● **Source information**:

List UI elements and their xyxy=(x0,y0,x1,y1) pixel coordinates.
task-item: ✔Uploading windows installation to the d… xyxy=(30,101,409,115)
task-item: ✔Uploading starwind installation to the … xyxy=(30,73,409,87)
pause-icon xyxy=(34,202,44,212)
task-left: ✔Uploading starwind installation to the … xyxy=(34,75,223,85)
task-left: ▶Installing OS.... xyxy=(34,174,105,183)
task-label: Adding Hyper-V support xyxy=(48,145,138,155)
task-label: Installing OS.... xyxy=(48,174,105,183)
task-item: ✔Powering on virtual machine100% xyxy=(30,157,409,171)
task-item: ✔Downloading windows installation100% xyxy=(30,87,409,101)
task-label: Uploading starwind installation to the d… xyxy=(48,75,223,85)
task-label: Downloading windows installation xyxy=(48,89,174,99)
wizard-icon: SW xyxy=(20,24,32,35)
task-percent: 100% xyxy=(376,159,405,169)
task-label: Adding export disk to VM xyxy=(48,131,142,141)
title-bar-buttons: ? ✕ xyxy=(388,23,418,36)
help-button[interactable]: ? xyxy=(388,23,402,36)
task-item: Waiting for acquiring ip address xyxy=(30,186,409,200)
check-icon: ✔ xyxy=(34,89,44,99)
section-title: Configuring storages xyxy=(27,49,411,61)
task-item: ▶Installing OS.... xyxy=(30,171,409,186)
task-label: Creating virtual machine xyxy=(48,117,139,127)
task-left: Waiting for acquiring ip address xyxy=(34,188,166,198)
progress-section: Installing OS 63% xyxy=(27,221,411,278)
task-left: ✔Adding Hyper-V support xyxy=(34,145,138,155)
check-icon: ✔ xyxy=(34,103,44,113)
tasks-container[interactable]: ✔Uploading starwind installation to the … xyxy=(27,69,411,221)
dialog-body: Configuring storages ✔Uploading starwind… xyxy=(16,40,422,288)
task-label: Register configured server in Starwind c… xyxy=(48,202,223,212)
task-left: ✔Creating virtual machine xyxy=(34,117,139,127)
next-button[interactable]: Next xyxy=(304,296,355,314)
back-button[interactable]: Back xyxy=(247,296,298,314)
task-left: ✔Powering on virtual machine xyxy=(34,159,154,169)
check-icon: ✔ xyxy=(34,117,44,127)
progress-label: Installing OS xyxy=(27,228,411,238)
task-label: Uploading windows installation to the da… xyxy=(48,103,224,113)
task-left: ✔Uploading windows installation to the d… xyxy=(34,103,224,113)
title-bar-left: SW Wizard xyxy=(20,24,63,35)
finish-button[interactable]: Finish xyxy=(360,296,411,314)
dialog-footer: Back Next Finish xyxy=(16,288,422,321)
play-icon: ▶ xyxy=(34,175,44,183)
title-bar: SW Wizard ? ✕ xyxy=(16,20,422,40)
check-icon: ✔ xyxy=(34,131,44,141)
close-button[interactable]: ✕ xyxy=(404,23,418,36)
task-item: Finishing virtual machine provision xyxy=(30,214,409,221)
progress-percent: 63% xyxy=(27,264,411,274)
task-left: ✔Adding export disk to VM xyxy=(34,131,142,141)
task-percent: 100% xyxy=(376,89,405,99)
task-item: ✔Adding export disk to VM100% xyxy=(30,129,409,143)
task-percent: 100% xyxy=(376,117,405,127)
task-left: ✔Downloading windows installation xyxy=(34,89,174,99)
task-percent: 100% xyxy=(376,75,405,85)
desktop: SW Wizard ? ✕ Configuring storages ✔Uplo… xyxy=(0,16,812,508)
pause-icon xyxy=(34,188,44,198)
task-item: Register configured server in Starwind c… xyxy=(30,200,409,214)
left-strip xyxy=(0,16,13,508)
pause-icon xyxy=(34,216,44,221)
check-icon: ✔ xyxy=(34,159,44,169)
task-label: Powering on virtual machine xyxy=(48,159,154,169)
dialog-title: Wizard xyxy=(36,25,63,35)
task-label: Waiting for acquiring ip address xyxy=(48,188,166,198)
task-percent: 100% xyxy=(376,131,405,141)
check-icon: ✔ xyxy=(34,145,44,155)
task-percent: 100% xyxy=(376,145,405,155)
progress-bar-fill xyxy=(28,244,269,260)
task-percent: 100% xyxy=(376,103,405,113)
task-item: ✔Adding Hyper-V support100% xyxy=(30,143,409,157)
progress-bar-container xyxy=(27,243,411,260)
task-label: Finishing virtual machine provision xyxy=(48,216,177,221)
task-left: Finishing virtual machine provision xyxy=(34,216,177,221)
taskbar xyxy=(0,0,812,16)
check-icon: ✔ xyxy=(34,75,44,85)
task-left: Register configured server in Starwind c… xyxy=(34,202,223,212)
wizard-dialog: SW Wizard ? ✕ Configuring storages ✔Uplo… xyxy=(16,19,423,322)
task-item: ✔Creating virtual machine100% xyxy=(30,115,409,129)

● **What to produce**: Could you return every record above exactly as written?

● **Expected answer**:
List UI elements and their xyxy=(x0,y0,x1,y1) pixel coordinates.
task-item: ✔Uploading windows installation to the d… xyxy=(30,101,409,115)
task-item: ✔Uploading starwind installation to the … xyxy=(30,73,409,87)
pause-icon xyxy=(34,202,44,212)
task-left: ✔Uploading starwind installation to the … xyxy=(34,75,223,85)
task-left: ▶Installing OS.... xyxy=(34,174,105,183)
task-label: Adding Hyper-V support xyxy=(48,145,138,155)
task-label: Installing OS.... xyxy=(48,174,105,183)
task-item: ✔Powering on virtual machine100% xyxy=(30,157,409,171)
task-item: ✔Downloading windows installation100% xyxy=(30,87,409,101)
task-label: Uploading starwind installation to the d… xyxy=(48,75,223,85)
task-label: Downloading windows installation xyxy=(48,89,174,99)
wizard-icon: SW xyxy=(20,24,32,35)
task-percent: 100% xyxy=(376,159,405,169)
task-label: Adding export disk to VM xyxy=(48,131,142,141)
title-bar-buttons: ? ✕ xyxy=(388,23,418,36)
help-button[interactable]: ? xyxy=(388,23,402,36)
task-item: Waiting for acquiring ip address xyxy=(30,186,409,200)
check-icon: ✔ xyxy=(34,89,44,99)
section-title: Configuring storages xyxy=(27,49,411,61)
task-item: ▶Installing OS.... xyxy=(30,171,409,186)
task-label: Creating virtual machine xyxy=(48,117,139,127)
task-left: Waiting for acquiring ip address xyxy=(34,188,166,198)
progress-section: Installing OS 63% xyxy=(27,221,411,278)
task-left: ✔Adding Hyper-V support xyxy=(34,145,138,155)
check-icon: ✔ xyxy=(34,103,44,113)
tasks-container[interactable]: ✔Uploading starwind installation to the … xyxy=(27,69,411,221)
dialog-body: Configuring storages ✔Uploading starwind… xyxy=(16,40,422,288)
task-label: Register configured server in Starwind c… xyxy=(48,202,223,212)
task-left: ✔Creating virtual machine xyxy=(34,117,139,127)
next-button[interactable]: Next xyxy=(304,296,355,314)
back-button[interactable]: Back xyxy=(247,296,298,314)
task-left: ✔Powering on virtual machine xyxy=(34,159,154,169)
check-icon: ✔ xyxy=(34,117,44,127)
progress-label: Installing OS xyxy=(27,228,411,238)
task-label: Uploading windows installation to the da… xyxy=(48,103,224,113)
task-left: ✔Uploading windows installation to the d… xyxy=(34,103,224,113)
title-bar-left: SW Wizard xyxy=(20,24,63,35)
finish-button[interactable]: Finish xyxy=(360,296,411,314)
dialog-footer: Back Next Finish xyxy=(16,288,422,321)
play-icon: ▶ xyxy=(34,175,44,183)
title-bar: SW Wizard ? ✕ xyxy=(16,20,422,40)
check-icon: ✔ xyxy=(34,131,44,141)
close-button[interactable]: ✕ xyxy=(404,23,418,36)
task-item: Finishing virtual machine provision xyxy=(30,214,409,221)
progress-percent: 63% xyxy=(27,264,411,274)
task-left: ✔Adding export disk to VM xyxy=(34,131,142,141)
task-percent: 100% xyxy=(376,89,405,99)
task-item: ✔Adding export disk to VM100% xyxy=(30,129,409,143)
task-percent: 100% xyxy=(376,117,405,127)
task-left: ✔Downloading windows installation xyxy=(34,89,174,99)
task-percent: 100% xyxy=(376,75,405,85)
desktop: SW Wizard ? ✕ Configuring storages ✔Uplo… xyxy=(0,16,812,508)
pause-icon xyxy=(34,188,44,198)
task-item: Register configured server in Starwind c… xyxy=(30,200,409,214)
left-strip xyxy=(0,16,13,508)
pause-icon xyxy=(34,216,44,221)
check-icon: ✔ xyxy=(34,159,44,169)
task-label: Powering on virtual machine xyxy=(48,159,154,169)
dialog-title: Wizard xyxy=(36,25,63,35)
task-label: Waiting for acquiring ip address xyxy=(48,188,166,198)
task-percent: 100% xyxy=(376,131,405,141)
check-icon: ✔ xyxy=(34,145,44,155)
task-percent: 100% xyxy=(376,145,405,155)
progress-bar-fill xyxy=(28,244,269,260)
task-percent: 100% xyxy=(376,103,405,113)
task-item: ✔Adding Hyper-V support100% xyxy=(30,143,409,157)
progress-bar-container xyxy=(27,243,411,260)
task-label: Finishing virtual machine provision xyxy=(48,216,177,221)
task-left: Finishing virtual machine provision xyxy=(34,216,177,221)
taskbar xyxy=(0,0,812,16)
check-icon: ✔ xyxy=(34,75,44,85)
task-left: Register configured server in Starwind c… xyxy=(34,202,223,212)
wizard-dialog: SW Wizard ? ✕ Configuring storages ✔Uplo… xyxy=(16,19,423,322)
task-item: ✔Creating virtual machine100% xyxy=(30,115,409,129)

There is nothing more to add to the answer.